Wiemy już, jak wyglądało I półrocze i że mogłoby być rekordowe, gdyby spółka nie poniosła kosztów związanych z przydziałem akcji pracowniczych. A co z drugim półroczem?
Nie będziemy publikować prognoz finansowych, ale mogę powiedzieć, że w IV kwartale uruchomimy nowe ściany wydobywcze, dzięki czemu produkcja węgla powinna wzrosnąć. Powrócimy też do eksploatacji ścian w kopalniach Krupiński i Jas-Mos, które zostały wyłączone z ruchu z powodu zdarzeń górniczych.
Na wynikach pierwszego półrocza zaciążyło utworzenie rezerwy na bezpłatne akcje dla pracowników, co jest zdarzeniem jednorazowym i nie pociągającym za sobą żadnych wydatków. Z powodu tej rezerwy obecny obraz spółki jest zniekształcony, rzeczywisty obraz znajdzie odbicie dopiero w wynikach za przyszły rok.
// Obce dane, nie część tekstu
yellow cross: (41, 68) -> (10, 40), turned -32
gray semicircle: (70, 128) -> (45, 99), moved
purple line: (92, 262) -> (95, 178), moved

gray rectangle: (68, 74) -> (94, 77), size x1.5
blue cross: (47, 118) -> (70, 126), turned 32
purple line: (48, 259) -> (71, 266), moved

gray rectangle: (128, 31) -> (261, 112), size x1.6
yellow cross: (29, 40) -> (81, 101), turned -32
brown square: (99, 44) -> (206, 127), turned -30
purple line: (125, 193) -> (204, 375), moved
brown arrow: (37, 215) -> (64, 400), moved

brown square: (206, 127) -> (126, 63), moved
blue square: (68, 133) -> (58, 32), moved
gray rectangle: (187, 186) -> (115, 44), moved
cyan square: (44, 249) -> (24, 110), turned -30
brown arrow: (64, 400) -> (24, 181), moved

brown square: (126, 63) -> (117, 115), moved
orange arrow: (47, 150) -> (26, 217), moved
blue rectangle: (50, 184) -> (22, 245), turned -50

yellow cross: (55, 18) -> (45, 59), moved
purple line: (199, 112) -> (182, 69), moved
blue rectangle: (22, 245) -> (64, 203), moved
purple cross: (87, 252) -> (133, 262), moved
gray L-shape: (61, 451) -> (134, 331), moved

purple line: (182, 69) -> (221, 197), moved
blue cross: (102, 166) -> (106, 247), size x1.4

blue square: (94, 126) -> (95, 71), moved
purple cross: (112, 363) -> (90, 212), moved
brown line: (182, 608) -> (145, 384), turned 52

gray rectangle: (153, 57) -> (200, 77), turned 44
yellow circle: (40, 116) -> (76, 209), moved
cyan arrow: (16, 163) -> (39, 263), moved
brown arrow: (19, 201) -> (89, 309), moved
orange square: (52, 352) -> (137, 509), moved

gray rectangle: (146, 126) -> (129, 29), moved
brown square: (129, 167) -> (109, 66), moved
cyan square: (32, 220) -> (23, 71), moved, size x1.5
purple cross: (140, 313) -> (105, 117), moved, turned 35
Ale perspektywy dla cen węgla koksowego nie są obiecujące.
W naszej ocenie III i IV kwartał nie powinny przynieść drastycznych zmian na rynku węgla i koksu. Oczywiście bierzemy pod uwagę scenariusz spowolnienia, dlatego część inwestycji, które realizujemy, idzie w kierunku poprawy efektywności i redukcji kosztów. W III kwartale odnotowaliśmy pewną korektę cen, ale i tak są one wyższe niż w roku 2010, który był dla JSW bardzo dobry.